El sínodo del cambio
LA EXPECTACIÓN que había despertado el sínodo extraordinario de la Iglesia católica, a 20 años del Concilio Vaticano II, se ha saldado con un documento en el que cualquiera puede rastrear tanto palabras de homenaje para aquella efeméride como conceptos y terminología que abdican de aquella orientación. El lenguaje eclesial ha permitido no pocas veces estas sutilezas, que encuentran su amparo en los misterios de la fe. Con todo, es fácil deducir, por lo sucedido a lo largo de este sínodo y por la misma espiritualidad que el papa Juan Pablo II ha venido mostrando en sus predicaciones romanas y viajeras, que las aportaciones más osadas del Vaticano II son las que con más interés se ha tratado de sofocar. Los reparos, en efecto, a aquel concilio de hace dos décadas son de tal envergadura que si ciertamente no se ha pasado a la tesis más conservadora del cardenal Ratzinger, el aperturismo católico ha entornado sus puertas. El profetismo, propio del Vaticano II, que había afrontado los signos de los tiempos no en clave de oposición o de defensa, sino de diálogo y de participación con los hombres del propio tiempo, creyentes o no, pero sujetos de esperanzas y angustias comunes, ha cedido ante una concepción más sacralizada y seguramente más hierática de la Iglesia. En lugar de la llamada teología de la liberación, la teología de la cruz; en lugar de correr con los riesgos de acercarse a la vida del mundo y su inmanencia, la invocación a la sacralidad y a la trascendencia. En este sentido, el sínodo ha corregido al concilio allí donde afirma que lo ha "perfeccionado": Se ha olvidado, por ejemplo, en la relación final, el segundo capítulo del importante documento conciliar Lumen gentium, sobre la Iglesia como "pueblo de Dios", que subrayaba, por vez primera en la historia, que el pueblo de Dios -es decir, la realidad no jerárquica de la Iglesia- era también "sujeto activo", y no sólo "objeto pasivo", de gracia. En contraposición, el sínodo enaltece el concepto de Iglesia misterio y realza el papel del poder como depositario de lo sagrado.
Ante esta orientación se entiende mal -aunque desde una perspectiva laica, claro está- que las llamadas Iglesias locales llegadas al sínodo con el ardor de defender los presupuestos del Vaticano II, cuyos frutos, sobre todo en los países del Tercer Mundo, habían elogiado reiteradamente, votaran casi por unanimidad un documento final impregnado de una teología más bien pesimista. Sin embargo, cierto es también que, frente a la visión extrema del cardenal Ratzinger o del arzobispo de París, Lustiger, aún recogiendo lo sustantivo de sus tesis, el texto final -tras ser redactado tres veces- puede considerarse un adelanto. Por otro lado, no debe desdeñarse tampoco la capacidad con que la Santa Sede, sin dar la sensación de violentar las conciencias, preparó cuidadosamente el desarrollo del encuentro.

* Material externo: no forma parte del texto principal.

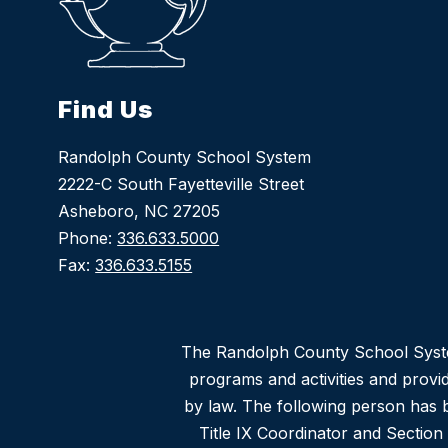
Find Us
Randolph County School System
2222-C South Fayetteville Street
Asheboro, NC 27205
Phone:
336.633.5000
Fax:
336.633.5155
The Randolph County School System d
programs and activities and provi
by law. The following person has b
Title IX Coordinator and Sectio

Quizá al final incluso los obispos más abiertos hayan estimado suficiente -ante los temibles pronósticos de las vísperas- el hecho de que el concilio haya sido defendido sustancialmente y que, aun con matices, los temas más debatidos, desde el problema del ensanchamiento de la colegialidad para compensar el centralismo romano a la necesidad de insertar el Evangelio en diversas culturas sin llegar a condenarlas, hayan sido recogidos en el texto.

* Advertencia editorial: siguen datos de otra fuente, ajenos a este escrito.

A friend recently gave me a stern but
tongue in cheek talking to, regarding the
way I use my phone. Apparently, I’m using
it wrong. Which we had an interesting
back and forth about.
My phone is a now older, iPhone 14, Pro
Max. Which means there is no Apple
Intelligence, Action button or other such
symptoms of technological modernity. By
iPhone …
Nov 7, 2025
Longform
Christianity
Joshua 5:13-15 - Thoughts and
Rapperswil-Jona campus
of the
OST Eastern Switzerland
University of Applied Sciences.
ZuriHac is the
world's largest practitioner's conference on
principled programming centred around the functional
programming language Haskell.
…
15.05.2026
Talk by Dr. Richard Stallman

Por su parte, el papa Wojtyla ha podido mostrarse a la vez muy satisfecho. Con el sínodo se ha llevado a cabo una importante operación de recuperación de la parte más conservadora de los textos conciliares, y ha quedado además decidido que desde el Vaticano se confeccionará -y esto puede considerarse una victoria de Ratzinger- un catecismo único como pauta y criterio para los posibles catecismos nacionales.

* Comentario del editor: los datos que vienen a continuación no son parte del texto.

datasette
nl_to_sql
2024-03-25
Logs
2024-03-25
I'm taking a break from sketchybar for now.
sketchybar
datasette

Finalmente, el haber silenciado a la Iglesia como pueblo de Dios y haber desempolvado a la Iglesia como entidad misterio permite ahora a la alta jerarquía implantar poco a poco, si no una nueva catequesis, sí un nuevo clima eclesial. Un clima más bien de aprensión a que la Iglesia, en contacto con el mundo, pueda perder su identidad, que su entrega a los pobres pueda significar un contagio marxista y que una visión positiva de las realidades terrenas la lleve a disminuir su mirada vocacional hacia el más allá. La alusión al demonio como "príncipe de este mundo" y al "misterio de iniquidad", los cuales, dice el documento, "actúan con espíritu hostil hacia la Iglesia", dan muestra de las nuevas reservas de la Iglesia ante el mundo moderno.